Employers have had documented success in increasing employee engagement by guaranteeing an employee’s sense of personal growth, improving communication between workers and management, and using those avenues of communication to bolster workers’ senses of importance to the company, ensuring that they know they are valued and necessary.
If we do not do these things, and more, as well as we could, then changes are in order—and those changes should be fundamental. A time is coming when we will have no choice but to rethink our management philosophies, when leadership will come to mean a great deal more than it currently does.
What will get employees to spring out of bed in the morning then, rather than slump reluctantly to the office, is the same thing that makes the spring / slump difference now. What everyone wants—in addition to fair compensation, respect, and all of the other essential things—is to know that what they do has meaning. They want to have a sense of purpose.
An employee knows that they are a part in a machine. They want that part to be oiled with competitive benefits and salary, and communication with management and peers—but they want, too, to know that the machine of which they are, for so much of every day, an essential cog, serves a worthy purpose. No one ever entered a field of work saying they wanted to put in the bare minimum of effort, clock out, go home, and not think about the bigger implications of what they do.
People want to care about what they do. It is up to us to find the right ways to see why they should. The way to retain the best talent is to ensure that implications such as these are never in question. Employees need to know that your company is doing work that means something. And that purpose must be felt and understood by everyone, down the line.
How do we do that?
That is the tricky part. But think of Nike’s recent ad campaign that puts the image of Colin Kaepernick’s face over the company’s logo. Leave aside your feelings—whatever they might be—concerning Kaepernick’s protests and the controversy that rose up around them. And leave aside the question of how well Nike’s overall ethos as a company aligns with Kaepernick’s cause.
What Nike did with that campaign was to tell its customers and employees alike that the company stands for something. They are not simply making and selling shoes; they are participating in a national discourse. They have a renewed identity; they’re not only about striving and just doing it; they are about bucking the system. They have, among other things, a new sense of purpose.

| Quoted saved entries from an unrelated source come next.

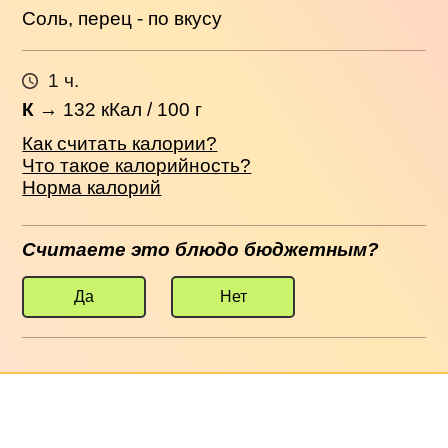
Соль, перец - по вкусу
1 ч.
К
→
132
кКал / 100 г
Как считать калории?
Что такое калорийность?
Норма калорий
Считаете это блюдо бюджетным?
Да
Нет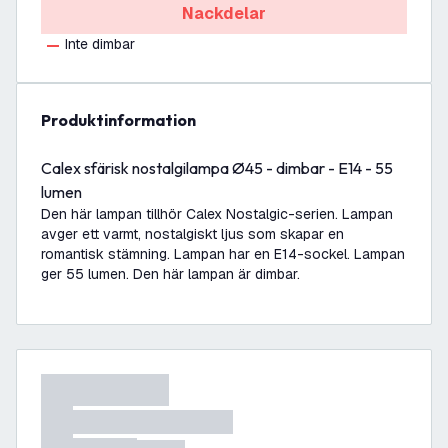
Nackdelar
Inte dimbar
produktinformation
Calex sfärisk nostalgilampa Ø45 - dimbar - E14 - 55
lumen
Den här lampan tillhör Calex Nostalgic-serien. Lampan
avger ett varmt, nostalgiskt ljus som skapar en
romantisk stämning. Lampan har en E14-sockel. Lampan
ger 55 lumen. Den här lampan är dimbar.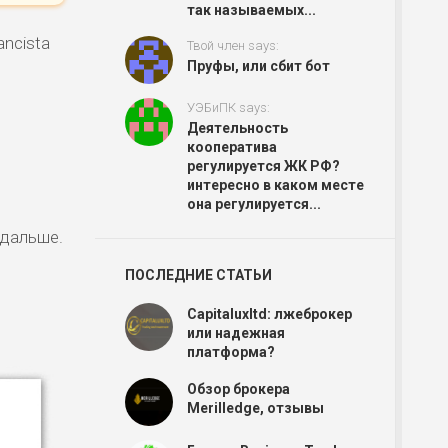
так называемых...
ancista
Твой член says:
Пруфы, или сбит бот
УЭБиПК says:
Деятельность
кооператива
регулируется ЖК РФ?
интересно в каком месте
она регулируется...
одальше.
ПОСЛЕДНИЕ СТАТЬИ
Capitaluxltd: лжеброкер
или надежная
платформа?
Обзор брокера
Merilledge, отзывы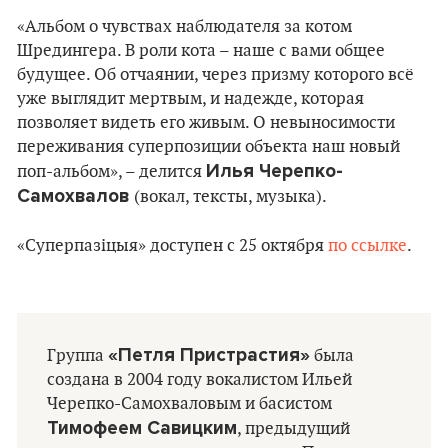
«Альбом о чувствах наблюдателя за котом
Шредингера. В роли кота – наше с вами общее
будущее. Об отчаянии, через призму которого всё
уже выглядит мертвым, и надежде, которая
позволяет видеть его живым. О невыносимости
переживания суперпозиции объекта наш новый
Илья Черепко-
поп-альбом», – делится
Самохвалов
(вокал, тексты, музыка).
«Суперпазіцыя» доступен с 25 октября
по ссылке
.
«Петля Пристрастия»
Группа
была
создана в 2004 году вокалистом Ильей
Черепко-Самохваловым и басистом
Тимофеем Савицким
, предыдущий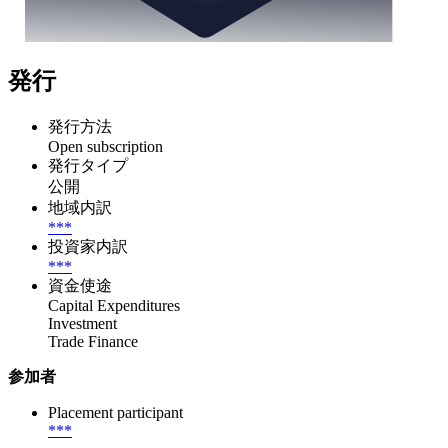
発行
発行方法
Open subscription
発行タイプ
公開
地域内訳
***
投資家内訳
***
資金使途
Capital Expenditures
Investment
Trade Finance
参加者
Placement participant
***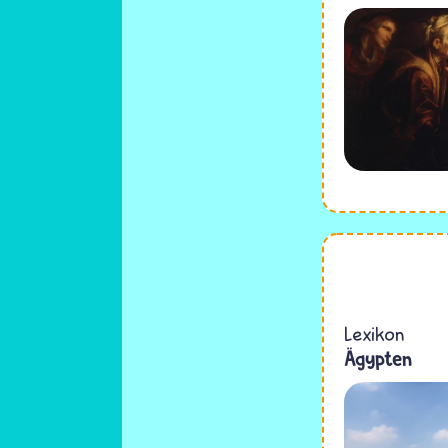
Lexikon
Ägypten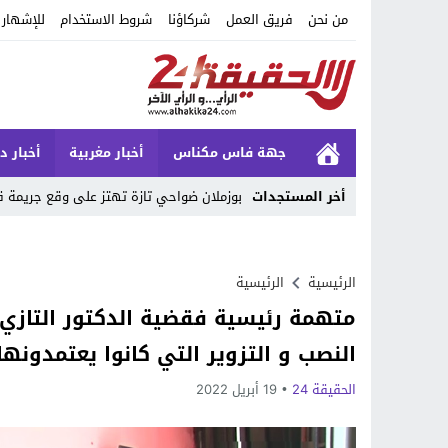
من نحن
فريق العمل
شركاؤنا
شروط الاستخدام
للإشهار
جهة فاس مكناس
أخبار مغربية
أخبار د
أخر المستجدات
بوزملان ضواحي تازة تهتز على وقع جريمة ق
Stop
Previous
الرئيسية
الرئيسية
متهمة رئيسية فقضية الدكتور التازي
Next
النصب و التزوير التي كانوا يعتمدونها
الحقيقة 24
19 أبريل 2022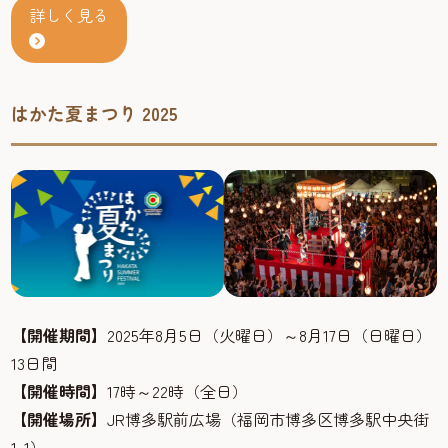
詳しく見る
はかた夏まつり 2025
【開催期間】
2025年8月5日（火曜日）～8月17日（日曜日）
13日間
【開催時間】
17時～22時（全日）
【開催場所】
JR博多駅前広場（福岡市博多区博多駅中央街
1-1）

Whether this has had a remarkable effect on employee engagement at Nike has yet to be seen. But by September 10, its sales had spiked 31 percent.
There are far less controversial ways to imbue our work and our employees’ work with a greater sense of purpose. We will explore the question of how to do that in posts to come.
For now, consider the potential benefits of this approach to rethinking management. Increased sales? Better employee engagement, leading to reduced costs?
Is there any good reason not to start taking this seriously?